Indeed, any information can be used as a quasi-identifier, as the notion of quasi-identifier essentially depends on the context defined by the data in question (e.g.: the keywords "dog who urinates everywhere" were used to re-identify "Thelma Arnold", cf. Section 1.b). What's more, not all quasi-identifiers are equivalent; some quasi-identifiers have a higher degree of identification than others, and this also depends on the context of the data. For example, in a dataset containing the age and gender of people, if there is only one "male" person aged "27", then this information is a quasi-identifier which, in this particular dataset, has the highest degree of identification. On the other hand, in a different dataset, where there are several "male" people aged "27", this information is still a quasi-identifier, but with a lower degree of identification.

It was the need to take into account the context of the data, as well as the risks associated with indirect identification (via quasi-identifiers), that led the G29 (Group of European CNILs) to publish an opinion on anonymization techniques in 2014, which describes the principles to be respected when it comes to anonymization. The G29 thus defines three risks when it comes to anonymization:

  • Individualization: corresponding to the possibility of isolating some or all of the records identifying an individual in the dataset.
  • Correlation: which consists in the ability to link together at least two records relating to the same data subject or group of data subjects (either in the same database, or in two different databases).

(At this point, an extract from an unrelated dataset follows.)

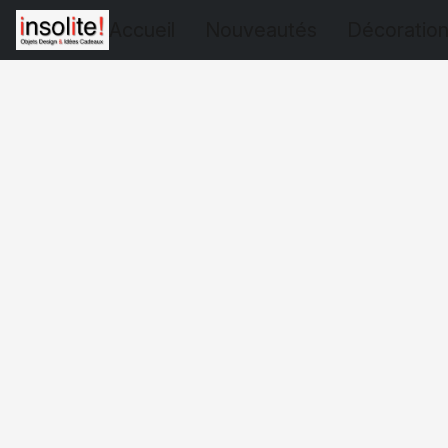
Accueil
Nouveautés
Décoratio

If an attack makes it possible to establish (for example, by means of correlation analysis) that two records correspond to the same group of individuals, but does not make it possible to isolate individuals within this group, the technique resists "individualization", but not correlation;
  • Inference: the ability to deduce, with a high degree of probability, the value of an attribute from the values of a set of other attributes.

Thus, defining a compliant, and therefore irreversible, anonymization method involves reducing to an acceptable level the risks associated with individualization, correlation and inference. Irreversible anonymization is therefore not an absolute notion, but a question of risk management. However, there is no such thing as zero risk when it comes to anonymization; there is always a non-zero risk that a person can be identified. Indeed, as in other areas of security, the aim is to reduce the risk of attack. What's more, it would be pointless to produce completely anonymous data; anonymization is a process that transforms data by reducing the amount of information contained in it; if data is completely anonymized, it may become useless. Anonymization involves finding the best compromise between personal protection and data usability. For example, applying the generalization anonymization model (see Section 1.b), we could use a département rather than an arrondissement to define a locality, which might mean using "75***" (Paris) instead of "75015" (15th arrondissement). This transformation reduces the precision of the data to protect the people concerned, but it must be ensured that it guarantees the usability of the data, i.e. that using the département instead of the arrondissement does not distort the results of the analysis.

3. Conclusion

The notion of irreversible anonymization is therefore a question of risk assessment, as defined by the G29 (individualization, correlation and inference). To produce data that is anonymous and therefore irreversible, it is necessary to reduce these three risks to an acceptable level. Consequently, the irreversibility of anonymization is not an absolute but a relative notion; which is also desirable, as completely anonymous data would be of no use to data controllers.

[1]: Barth-Jones, Daniel (July 2012). "The re-identification of Governor William Weld's medical information: a critical re-examination of health data identification risks and privacy protections, then and now." Then and Now.

[2]: Opinion 05/2014 on Anonymization Techniques, adopted on April 10, 2014: https: //www.dataprotection.ro/servlet/ViewDocument?id=1288

[3]: Barbaro, M., Zeller, T., & Hansell, S. (2006). A face is exposed for AOL searcher no. 4417749. New York Times.

[4]: Narayanan, Arvind, & Edward W. Felten (2014). "No silver bullet: De-identification still doesn't work." White Paper: 1-8.